EXERCISE DETAILS: Transcribe, exactly and without pictures, the lines below from the line with "wykończonych komponentów (m.in." to the line with "45 Km/50 min. de su casa vacacional", both ends included, and no others.

DATA LISTING:

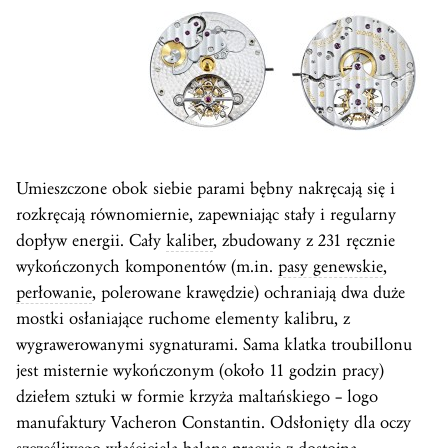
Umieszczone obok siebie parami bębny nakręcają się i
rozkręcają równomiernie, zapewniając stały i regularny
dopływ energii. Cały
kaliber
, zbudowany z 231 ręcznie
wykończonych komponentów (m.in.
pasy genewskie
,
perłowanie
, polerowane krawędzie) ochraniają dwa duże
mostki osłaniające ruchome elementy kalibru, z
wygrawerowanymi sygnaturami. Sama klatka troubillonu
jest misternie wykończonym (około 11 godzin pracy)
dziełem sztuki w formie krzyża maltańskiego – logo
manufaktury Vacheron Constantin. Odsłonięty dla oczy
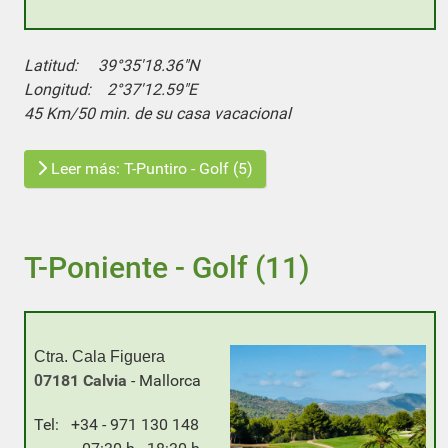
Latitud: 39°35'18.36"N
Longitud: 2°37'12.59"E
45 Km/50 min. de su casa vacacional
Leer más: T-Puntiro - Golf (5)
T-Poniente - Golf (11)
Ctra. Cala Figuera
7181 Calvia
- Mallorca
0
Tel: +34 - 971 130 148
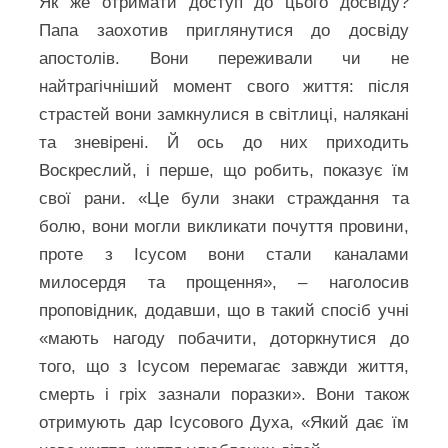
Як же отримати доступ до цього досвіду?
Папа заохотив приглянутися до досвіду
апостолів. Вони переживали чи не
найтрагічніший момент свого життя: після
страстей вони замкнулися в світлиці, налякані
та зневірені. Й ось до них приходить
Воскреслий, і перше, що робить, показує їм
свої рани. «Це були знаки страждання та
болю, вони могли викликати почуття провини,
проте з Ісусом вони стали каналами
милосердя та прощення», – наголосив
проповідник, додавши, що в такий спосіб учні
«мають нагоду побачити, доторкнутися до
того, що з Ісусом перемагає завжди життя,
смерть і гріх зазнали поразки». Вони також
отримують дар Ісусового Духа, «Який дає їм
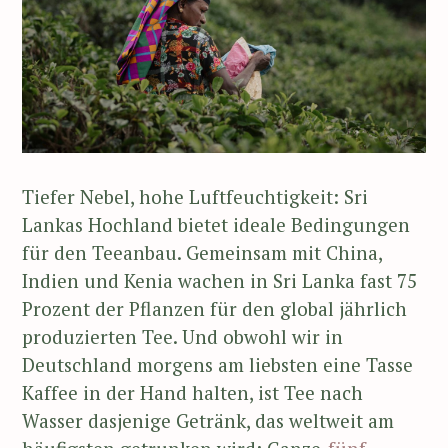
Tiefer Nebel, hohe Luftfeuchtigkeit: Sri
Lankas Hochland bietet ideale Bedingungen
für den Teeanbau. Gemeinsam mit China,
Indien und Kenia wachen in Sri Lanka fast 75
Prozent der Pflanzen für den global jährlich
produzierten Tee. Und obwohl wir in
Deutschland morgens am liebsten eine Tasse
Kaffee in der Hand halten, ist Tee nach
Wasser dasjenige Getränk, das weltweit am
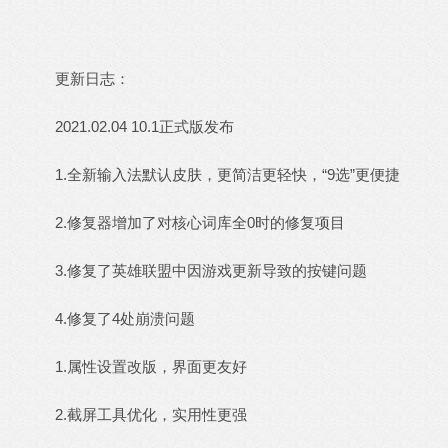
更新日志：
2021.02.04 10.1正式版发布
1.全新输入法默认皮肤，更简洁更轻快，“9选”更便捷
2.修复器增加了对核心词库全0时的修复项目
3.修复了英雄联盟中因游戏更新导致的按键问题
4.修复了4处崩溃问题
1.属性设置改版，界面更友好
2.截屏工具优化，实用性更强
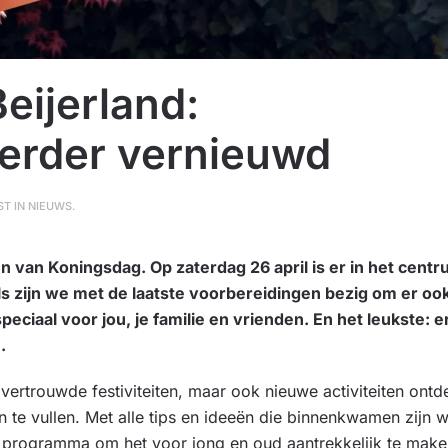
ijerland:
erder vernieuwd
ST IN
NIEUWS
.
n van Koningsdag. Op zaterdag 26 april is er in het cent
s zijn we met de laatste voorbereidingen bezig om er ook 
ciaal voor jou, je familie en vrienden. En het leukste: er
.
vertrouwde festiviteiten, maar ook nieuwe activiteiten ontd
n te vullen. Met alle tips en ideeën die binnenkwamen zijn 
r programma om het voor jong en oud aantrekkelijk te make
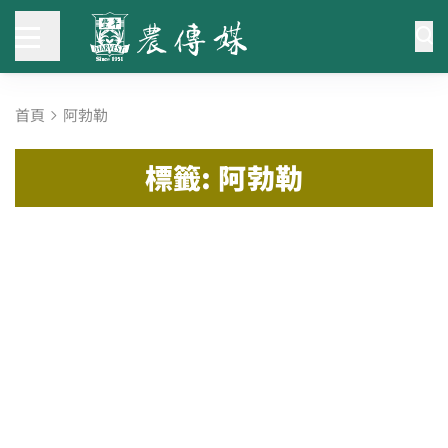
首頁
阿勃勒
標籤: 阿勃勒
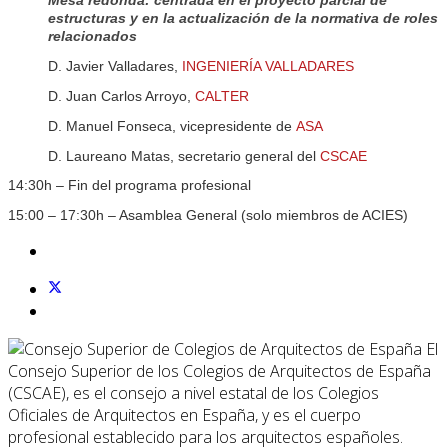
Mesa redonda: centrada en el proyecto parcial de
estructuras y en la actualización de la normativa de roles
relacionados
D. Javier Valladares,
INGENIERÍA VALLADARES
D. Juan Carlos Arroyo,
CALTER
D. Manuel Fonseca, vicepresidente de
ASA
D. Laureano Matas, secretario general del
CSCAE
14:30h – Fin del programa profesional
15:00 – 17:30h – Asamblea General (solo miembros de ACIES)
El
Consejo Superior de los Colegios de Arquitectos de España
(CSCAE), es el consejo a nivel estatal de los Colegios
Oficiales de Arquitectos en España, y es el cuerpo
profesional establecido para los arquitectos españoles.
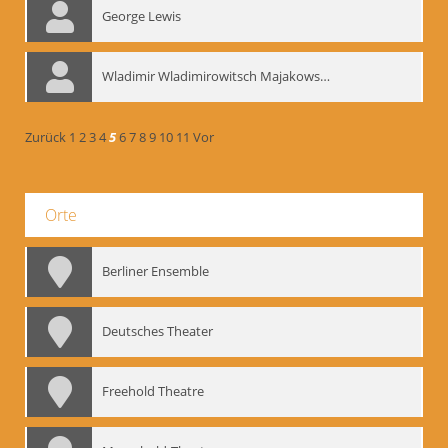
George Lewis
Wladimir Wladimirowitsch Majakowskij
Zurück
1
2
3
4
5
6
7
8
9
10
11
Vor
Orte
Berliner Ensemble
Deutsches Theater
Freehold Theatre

EXERCISE SOLUTION:
wykończonych komponentów (m.in.
pasy genewskie
,
perłowanie
, polerowane krawędzie) ochraniają dwa duże
mostki osłaniające ruchome elementy kalibru, z
wygrawerowanymi sygnaturami. Sama klatka troubillonu
jest misternie wykończonym (około 11 godzin pracy)
dziełem sztuki w formie krzyża maltańskiego – logo
manufaktury Vacheron Constantin. Odsłonięty dla oczy
Latitud: 39°35'18.36"N
Longitud: 2°37'12.59"E
45 Km/50 min. de su casa vacacional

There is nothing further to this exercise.